• Passion or business savvy, what's more important?

    Quote Originally Posted by Clinton View Post
    This forum and experienced-people.co.uk are hobby sites. My money sites are in industries that I have no passion about. Passion is important if you're building a business, I believe it's less important to have if you're taking over an existing business and injecting efficiencies, contacts, technology, automation...
    I think that's a good subject to expand. IMO, the "passion" thing is really relevant when it comes to blogs. Forums too, if the forum is in its infancy. The passion helps sustain you with a blog because you need something to keep you writing new and original articles for your site day in and day out. Same with a new forum, if you don't get excited about someone joining your forum and asking questions about the topic, you better have someone in there doing it for you or the forum isn't getting off the ground. Passion plus expertise is a real competitive advantage when it comes to blogs especially, and forums if you don't have it yourself you need to get someone else with it. Ok, you could hire a blogger with both passion and expertise, but good luck finding someone like that and good luck affording what they'll cost.

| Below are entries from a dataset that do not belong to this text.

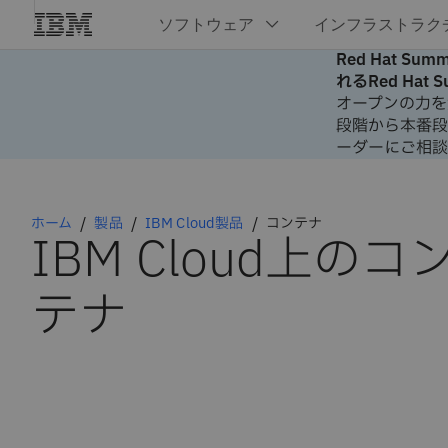
Red Hat 
れるRed Hat
オープンの力を
段階から本番段
ーダーにご相談
ホーム
製品
IBM Cloud製品
コンテナ
IBM Cloud上のコ
テナ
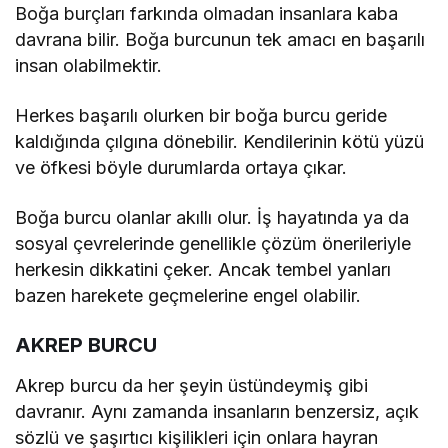
Boğa burçları farkında olmadan insanlara kaba
davrana bilir. Boğa burcunun tek amacı en başarılı
insan olabilmektir.
Herkes başarılı olurken bir boğa burcu geride
kaldığında çılgına dönebilir. Kendilerinin kötü yüzü
ve öfkesi böyle durumlarda ortaya çıkar.
Boğa burcu olanlar akıllı olur. İş hayatında ya da
sosyal çevrelerinde genellikle çözüm önerileriyle
herkesin dikkatini çeker. Ancak tembel yanları
bazen harekete geçmelerine engel olabilir.
AKREP BURCU
Akrep burcu da her şeyin üstündeymiş gibi
davranır. Aynı zamanda insanların benzersiz, açık
sözlü ve şaşırtıcı kişilikleri için onlara hayran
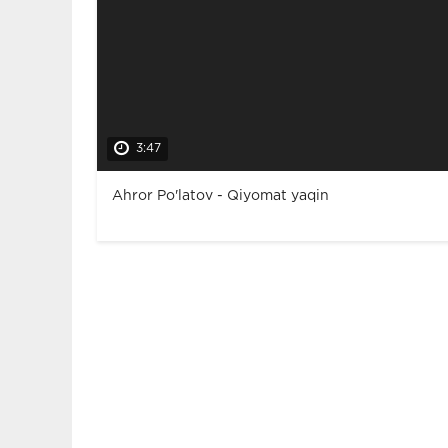
3:47
Ahror Po'latov - Qiyomat yaqin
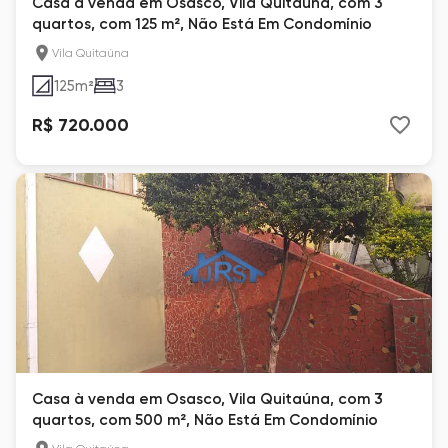
Casa à venda em Osasco, Vila Quitaúna, com 3
quartos, com 125 m², Não Está Em Condomínio
Vila Quitaúna
125
m²
3
R$ 720.000
Casa à venda em Osasco, Vila Quitaúna, com 3
quartos, com 500 m², Não Está Em Condomínio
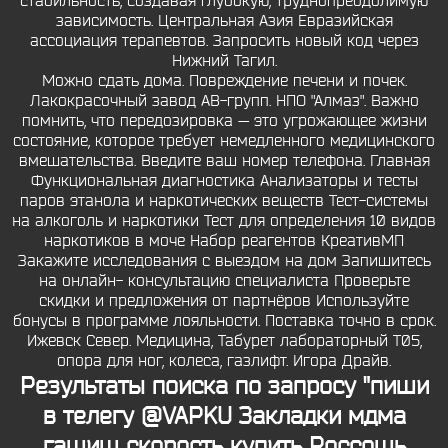
стабильность, создавая глубокую, труднопреодолимую
зависимость. Центральная Азия Евразийская
ассоциация терапевтов. Запросить новый код через
Нижний Тагил.
Можно сдать дома. Повреждение печени и почек.
Лакокрасочный завод АВ-групп. НПО "Алмаз". Важно
помнить, что передозировка — это угрожающее жизни
состояние, которое требует немедленного медицинского
вмешательства. Введите ваш номер телефона. Главная
Функциональная диагностика Анализаторы и тесты
паров этанола и наркотических веществ Тест-системы
на алкоголь и наркотики Тест для определения 10 видов
наркотиков в моче Набор реагентов КреативМП
Закажите исследования с выездом на дом Запишитесь
на онлайн- консультацию специалиста Проверьте
скидки и предложения от партнёров Используйте
бонусы в программе лояльности. Поставка точно в срок.
Ижевск Север. Медицина, Табурет лабораторный Т05,
опора для ног, колеса, газлифт. Игора Драйв.
Результаты поиска по запросу "пиши
в телегу @VAPKU Закладки мдма
гашиш скорость купить Россошь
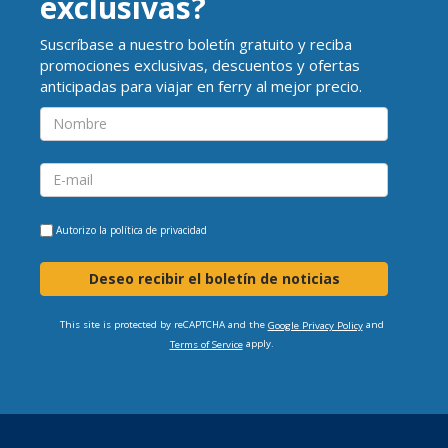
exclusivas?
Suscríbase a nuestro boletín gratuito y reciba
promociones exclusivas, descuentos y ofertas
anticipadas para viajar en ferry al mejor precio.
Autorizo la
política de privacidad
Deseo recibir el boletín de noticias
This site is protected by reCAPTCHA and the
and
Google Privacy Policy
apply.
Terms of Service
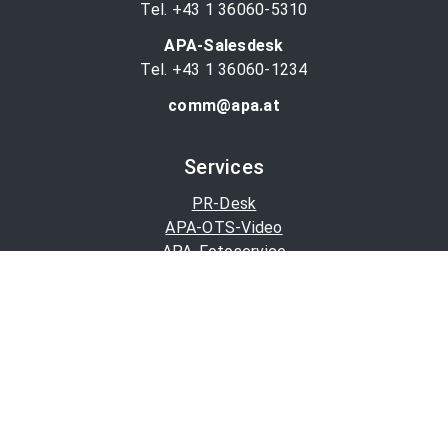
Tel. +43 1 36060-5310
APA-Salesdesk
Tel. +43 1 36060-1234
comm@apa.at
Services
PR-Desk
APA-OTS-Video
APA-Fotoservice
Cookie-Präferenzen
OTS-App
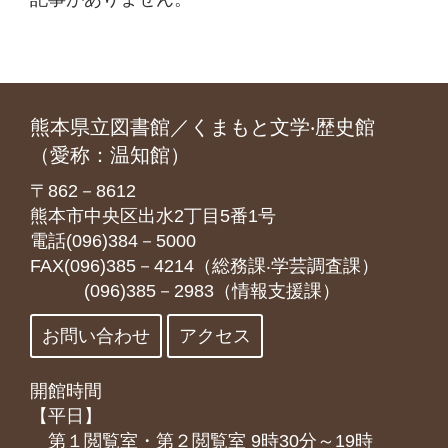
熊本県立図書館／くまもと文学‧歴史館
（愛称：温知館）
〒862－8612
熊本市中央区出水2丁目5番1号
電話(096)384－5000
FAX(096)385－4214（総務課‧学芸調査課）
(096)385－2983（情報支援課）
お問い合わせ
アクセス
開館時間
【平日】
第１閲覧室・第２閲覧室 9時30分～19時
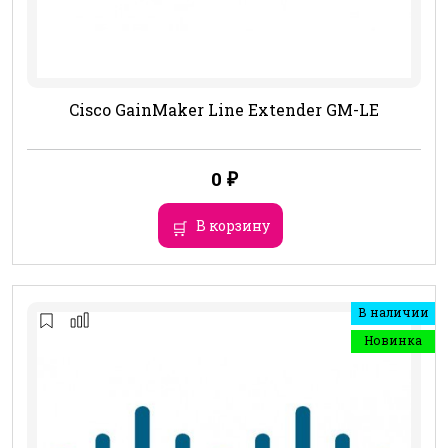
Cisco GainMaker Line Extender GM-LE
0
₽
В корзину
В наличии
Новинка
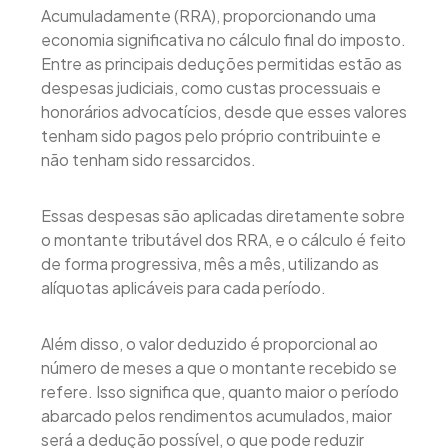
Acumuladamente (RRA), proporcionando uma
economia significativa no cálculo final do imposto.
Entre as principais deduções permitidas estão as
despesas judiciais, como custas processuais e
honorários advocatícios, desde que esses valores
tenham sido pagos pelo próprio contribuinte e
não tenham sido ressarcidos.
Essas despesas são aplicadas diretamente sobre
o montante tributável dos RRA, e o cálculo é feito
de forma progressiva, mês a mês, utilizando as
alíquotas aplicáveis para cada período.
Além disso, o valor deduzido é proporcional ao
número de meses a que o montante recebido se
refere. Isso significa que, quanto maior o período
abarcado pelos rendimentos acumulados, maior
será a dedução possível, o que pode reduzir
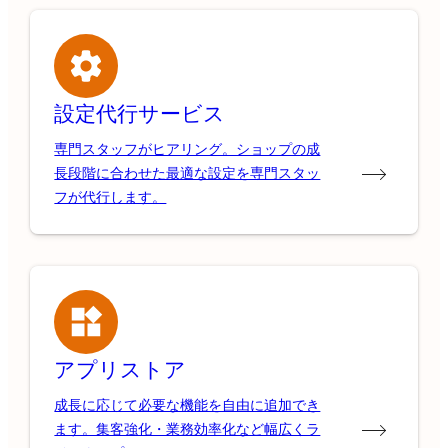
設定代行サービス
専門スタッフがヒアリング。ショップの成
長段階に合わせた最適な設定を専門スタッ
フが代行します。
アプリストア
成長に応じて必要な機能を自由に追加でき
ます。集客強化・業務効率化など幅広くラ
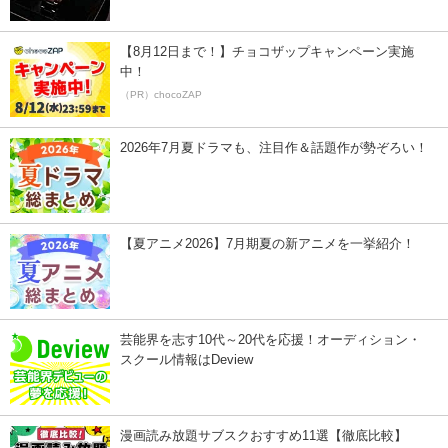
【8月12日まで！】チョコザップキャンペーン実施
中！
（PR）chocoZAP
2026年7月夏ドラマも、注目作＆話題作が勢ぞろい！
【夏アニメ2026】7月期夏の新アニメを一挙紹介！
芸能界を志す10代～20代を応援！オーディション・
スクール情報はDeview
漫画読み放題サブスクおすすめ11選【徹底比較】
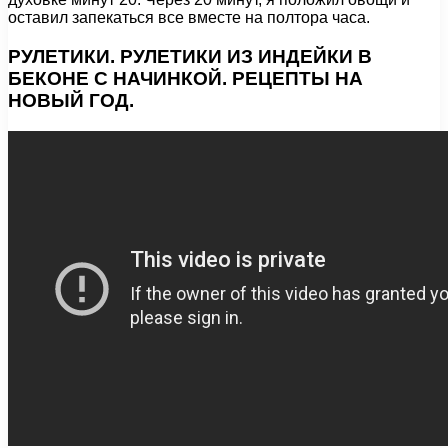
оставил запекаться все вместе на полтора часа.
РУЛЕТИКИ. РУЛЕТИКИ ИЗ ИНДЕЙКИ В
БЕКОНЕ С НАЧИНКОЙ. РЕЦЕПТЫ НА
НОВЫЙ ГОД.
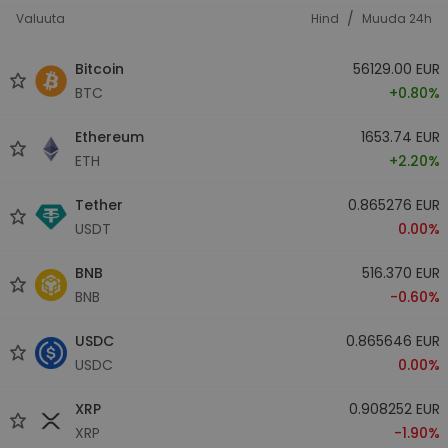
/
Valuuta
Hind
Muuda 24h
Bitcoin
56129.00 EUR
BTC
+0.80%
Ethereum
1653.74 EUR
ETH
+2.20%
Tether
0.865276 EUR
USDT
0.00%
BNB
516.370 EUR
BNB
-0.60%
USDC
0.865646 EUR
USDC
0.00%
XRP
0.908252 EUR
XRP
-1.90%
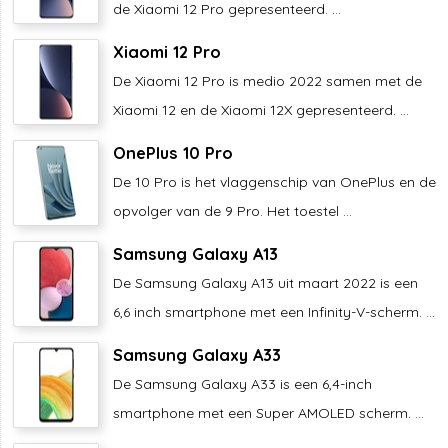
de Xiaomi 12 Pro gepresenteerd. ...
Xiaomi 12 Pro
De Xiaomi 12 Pro is medio 2022 samen met de
Xiaomi 12 en de Xiaomi 12X gepresenteerd. ...
OnePlus 10 Pro
De 10 Pro is het vlaggenschip van OnePlus en de
opvolger van de 9 Pro. Het toestel ...
Samsung Galaxy A13
De Samsung Galaxy A13 uit maart 2022 is een
6,6 inch smartphone met een Infinity-V-scherm. ...
Samsung Galaxy A33
De Samsung Galaxy A33 is een 6,4-inch
smartphone met een Super AMOLED scherm. ...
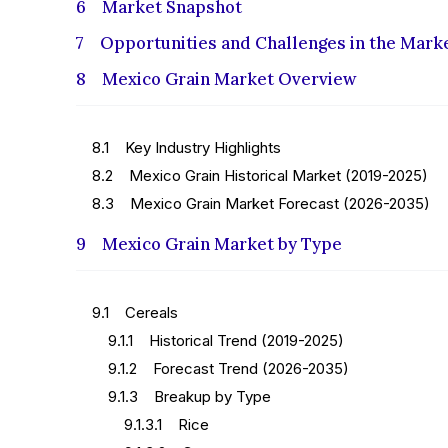
6 Market Snapshot
7 Opportunities and Challenges in the Mark
8 Mexico Grain Market Overview
8.1 Key Industry Highlights
8.2 Mexico Grain Historical Market (2019-2025)
8.3 Mexico Grain Market Forecast (2026-2035)
9 Mexico Grain Market by Type
9.1 Cereals
9.1.1 Historical Trend (2019-2025)
9.1.2 Forecast Trend (2026-2035)
9.1.3 Breakup by Type
9.1.3.1 Rice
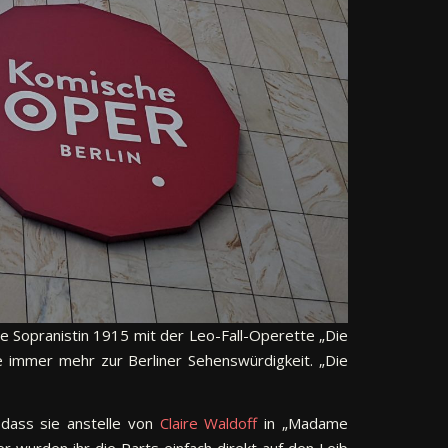
e Sopranistin 1915 mit der Leo-Fall-Operette „Die
te immer mehr zur Berliner Sehenswürdigkeit. „Die
 dass sie anstelle von
Claire Waldoff
in „Madame
r wurden ihr die Parts einfach direkt auf den Leib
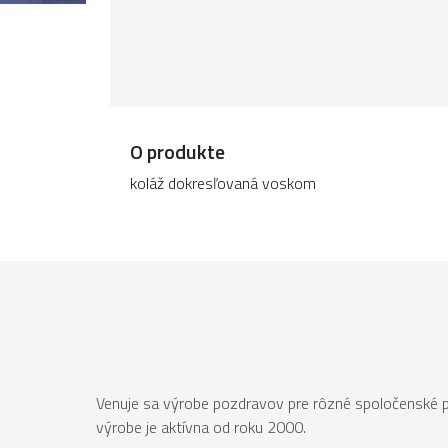
O produkte
koláž dokresľovaná voskom
á
Venuje sa výrobe pozdravov pre rôzné spoločenské prí
výrobe je aktívna od roku 2000.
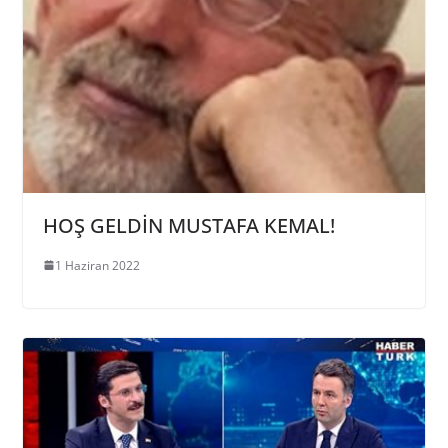
HOŞ GELDİN MUSTAFA KEMAL!
1 Haziran 2022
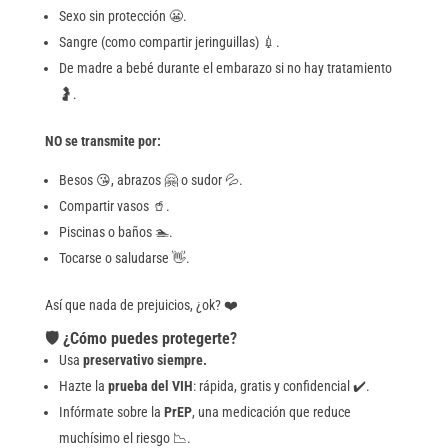
Sexo sin protección 😬.
Sangre (como compartir jeringuillas) 💉.
De madre a bebé durante el embarazo si no hay tratamiento
🤰.
NO se transmite por:
Besos 😘, abrazos 🤗 o sudor 💦.
Compartir vasos 🥤.
Piscinas o baños 🏊.
Tocarse o saludarse 👋.
Así que nada de prejuicios, ¿ok? ❤️
🛡️ ¿Cómo puedes protegerte?
Usa
preservativo siempre.
Hazte la
prueba del VIH
: rápida, gratis y confidencial ✔️.
Infórmate sobre la
PrEP
, una medicación que reduce
muchísimo el riesgo 📉.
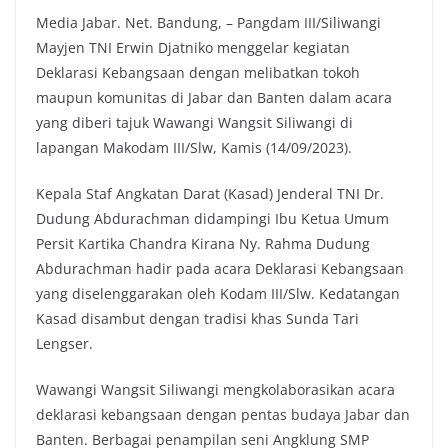
Media Jabar. Net. Bandung, – Pangdam III/Siliwangi
c
i
a
p
Mayjen TNI Erwin Djatniko menggelar kegiatan
e
t
t
y
Deklarasi Kebangsaan dengan melibatkan tokoh
b
t
s
L
maupun komunitas di Jabar dan Banten dalam acara
o
e
A
i
yang diberi tajuk Wawangi Wangsit Siliwangi di
o
r
p
n
lapangan Makodam III/Slw, Kamis (14/09/2023).
k
p
k
Kepala Staf Angkatan Darat (Kasad) Jenderal TNI Dr.
Dudung Abdurachman didampingi Ibu Ketua Umum
Persit Kartika Chandra Kirana Ny. Rahma Dudung
Abdurachman hadir pada acara Deklarasi Kebangsaan
yang diselenggarakan oleh Kodam III/Slw. Kedatangan
Kasad disambut dengan tradisi khas Sunda Tari
Lengser.
Wawangi Wangsit Siliwangi mengkolaborasikan acara
deklarasi kebangsaan dengan pentas budaya Jabar dan
Banten. Berbagai penampilan seni Angklung SMP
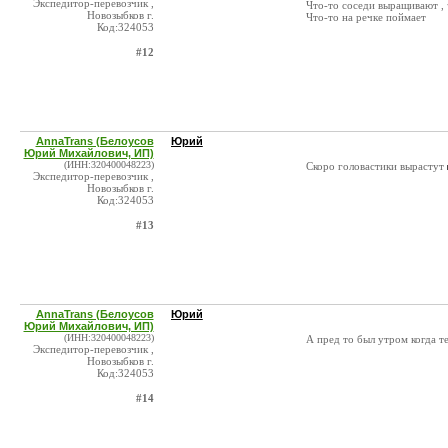
Экспедитор-перевозчик ,
Что-то соседи выращивают , 
Новозыбков г.
Что-то на речке поймает
Код:324053
#12
AnnaTrans (Белоусов
Юрий
Юрий Михайлович, ИП)
(ИНН:320400048223)
Скоро головастики вырастут
Экспедитор-перевозчик ,
Новозыбков г.
Код:324053
#13
AnnaTrans (Белоусов
Юрий
Юрий Михайлович, ИП)
(ИНН:320400048223)
А пред то был утром когда те
Экспедитор-перевозчик ,
Новозыбков г.
Код:324053
#14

    On the other hand, you don't really have to be passionate about the product you're selling on an ecommerce site. I like to use the word "understand" more than "passion" because I think you really need to understand what you're selling. I think ecommerce sites are more mechanical than blogs. While churning out blog posts may seem mechanical at times, that's the whole point of needing the passion to carry you through. With an ecommerce site, you're going to be doing mundane tasks like processing orders, which could be mostly accounting if you're dropshipping or manual if you're packaging the products yourself. Nobody has a passion for processing orders. Consistency is what you need here, not passion. Understanding the product is going to help you market it far better than passion.

    Hobby sites can, and do, turn into businesses. In fact, when I'm buying forums I really love to find one that was started by a hobbyist who for whatever reason needs to move on. Often the hobbyist is facing the choice of closing down the site because they can't afford the hosting anymore and they don't have the expertise to properly monetize a forum (though Adsense has been a great help to many hobbyist site owners). And, that happens just at the point in time when the site starts to get serious traffic (the hosting company is banging at the door telling them to upgrade to a dedicated server). It takes some specialized experience to do it well, and that's where I enjoy being, but still I don't buy forums even if they were started by hobbyists and have a great community, unless I understand the product/industry/marketplace/etc...

    Anyway, Clinton, if you want to spin that off to a new topic that's fine, it's an interesting topic of consideration. We regularly have people receiving the advice of going with your passion, but you're absolutely correct that it's not a necessity in business to have passion. Understanding, maybe, we can make a good argument for that, but passion, not always.